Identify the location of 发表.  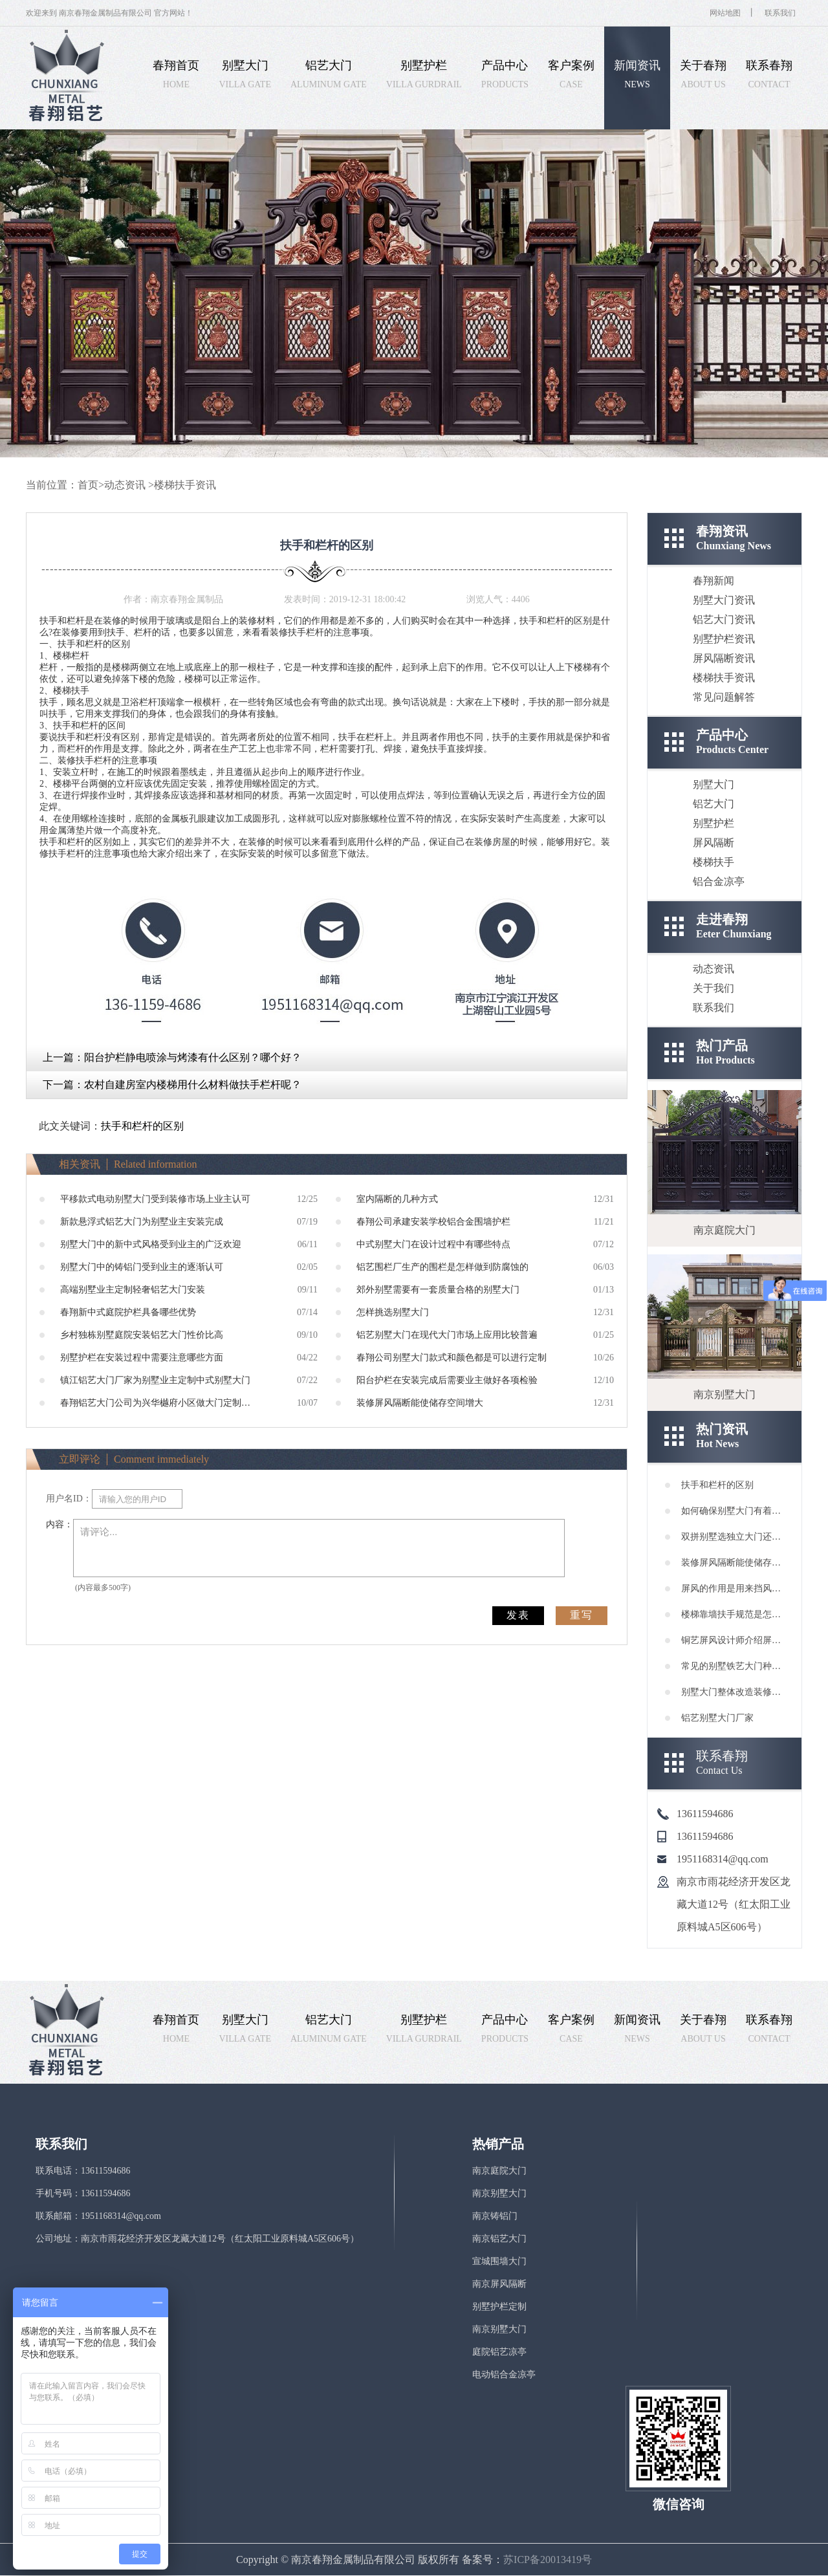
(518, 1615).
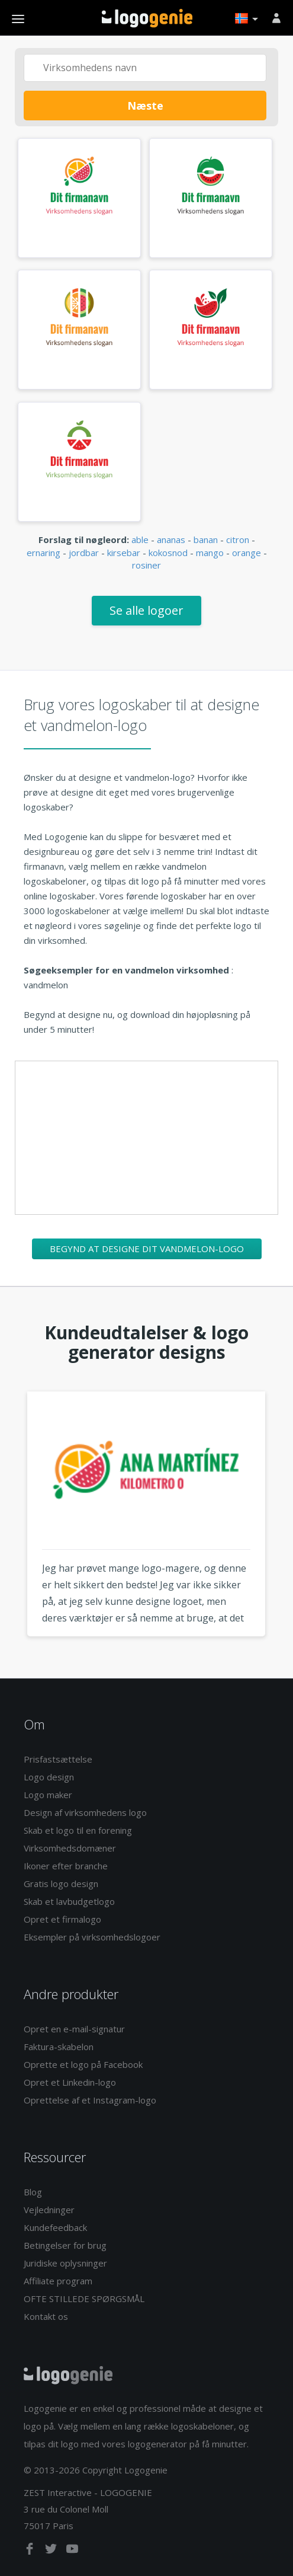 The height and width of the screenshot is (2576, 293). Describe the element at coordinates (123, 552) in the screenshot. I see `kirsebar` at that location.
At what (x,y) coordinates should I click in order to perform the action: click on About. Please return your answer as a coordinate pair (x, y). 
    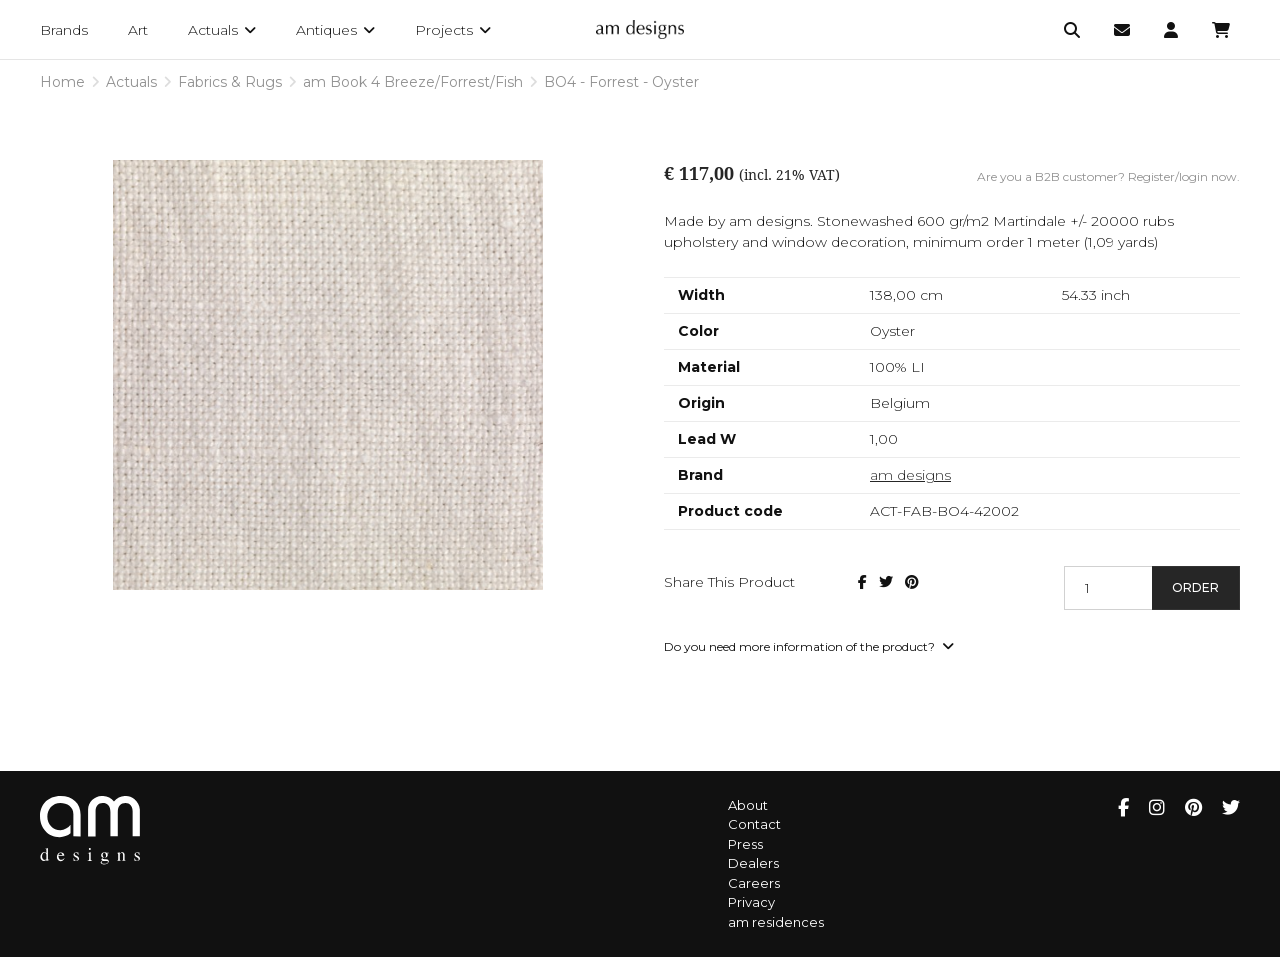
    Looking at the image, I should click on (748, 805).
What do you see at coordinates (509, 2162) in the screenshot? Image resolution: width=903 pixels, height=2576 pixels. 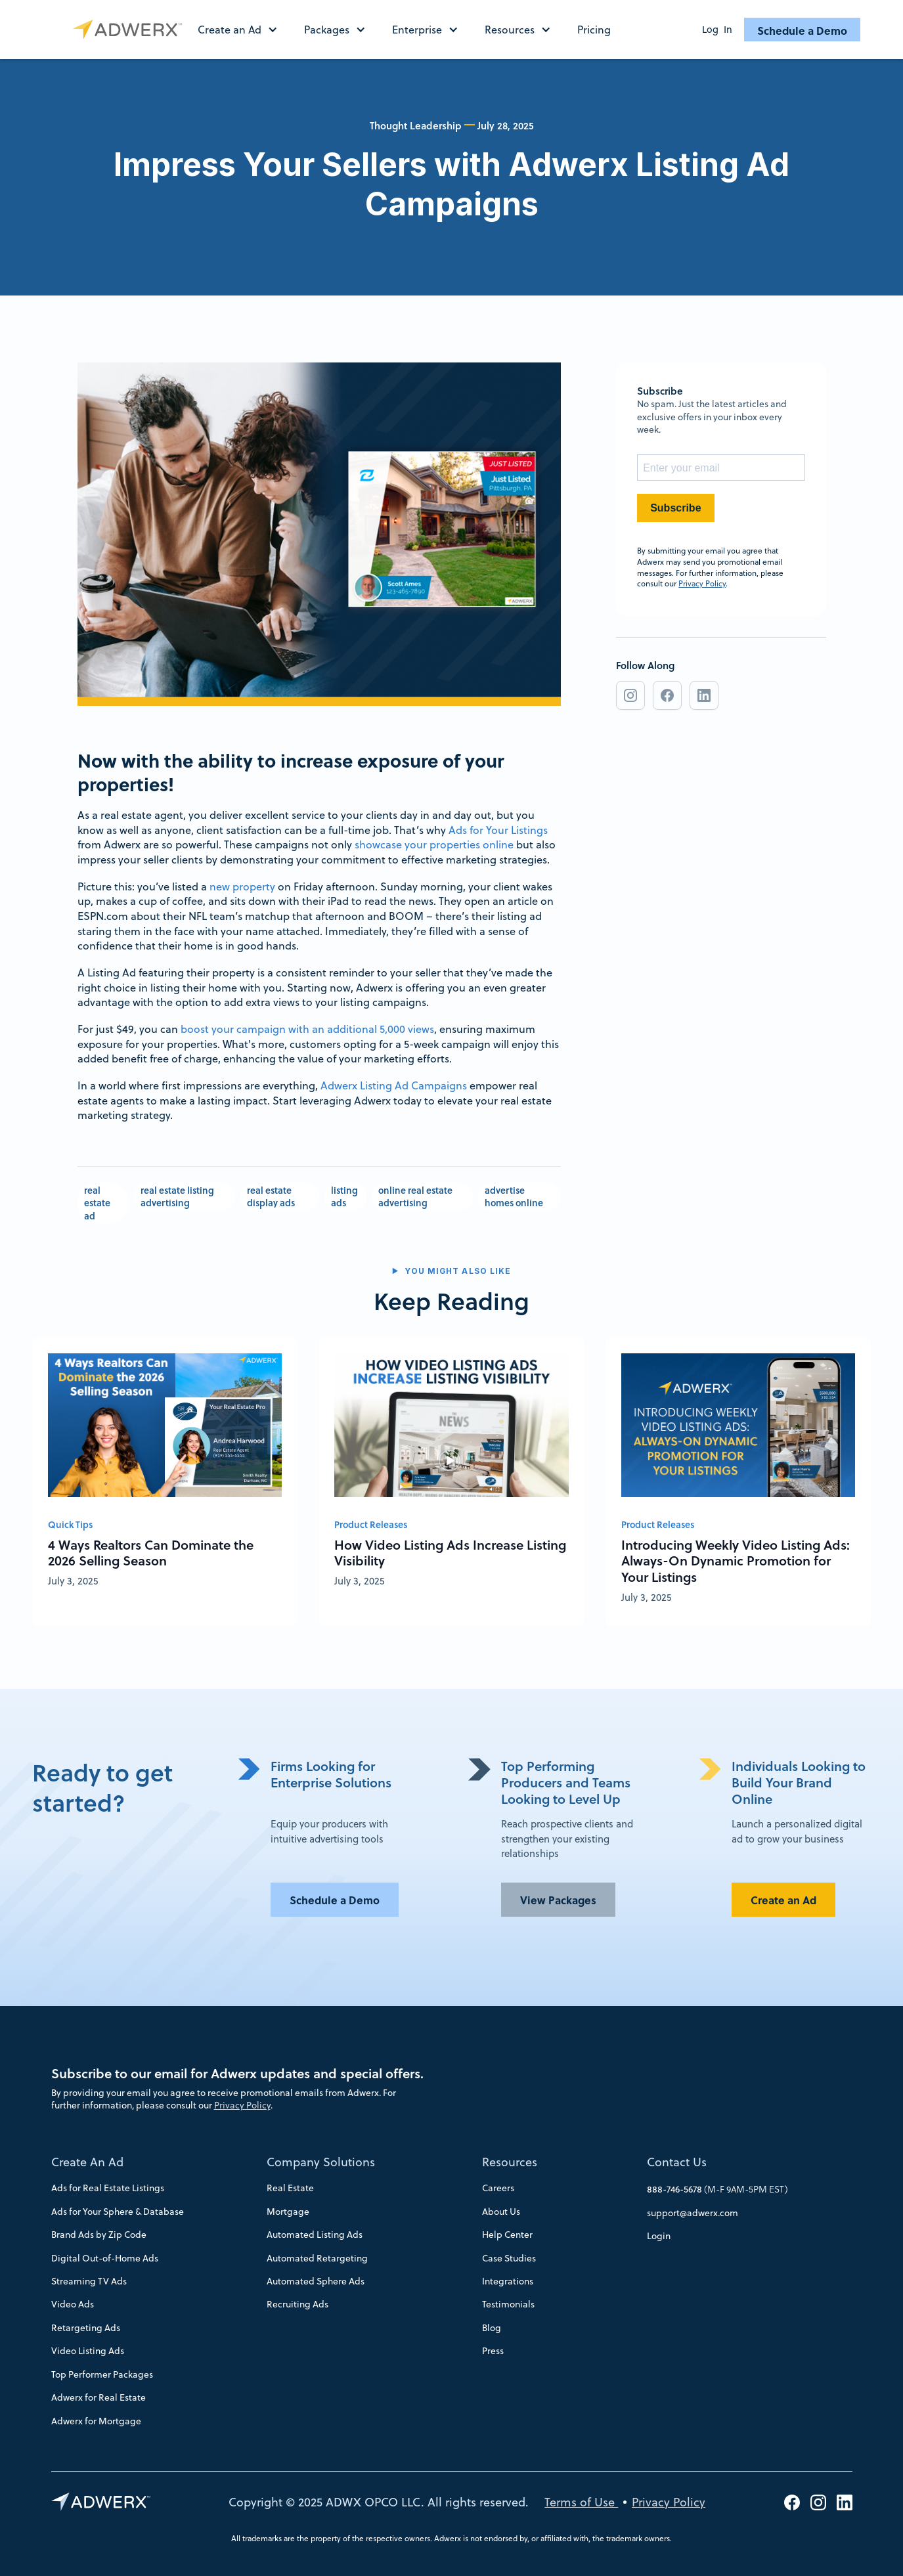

+++

Retype all entries exactly as they appear, dropping the images.

* Written response
Identify the location of 发表.  
(518, 1615).
 The height and width of the screenshot is (2576, 293). Describe the element at coordinates (123, 552) in the screenshot. I see `kirsebar` at that location.
At what (x,y) coordinates should I click in order to perform the action: click on About. Please return your answer as a coordinate pair (x, y). 
    Looking at the image, I should click on (748, 805).
What do you see at coordinates (509, 2162) in the screenshot? Image resolution: width=903 pixels, height=2576 pixels. 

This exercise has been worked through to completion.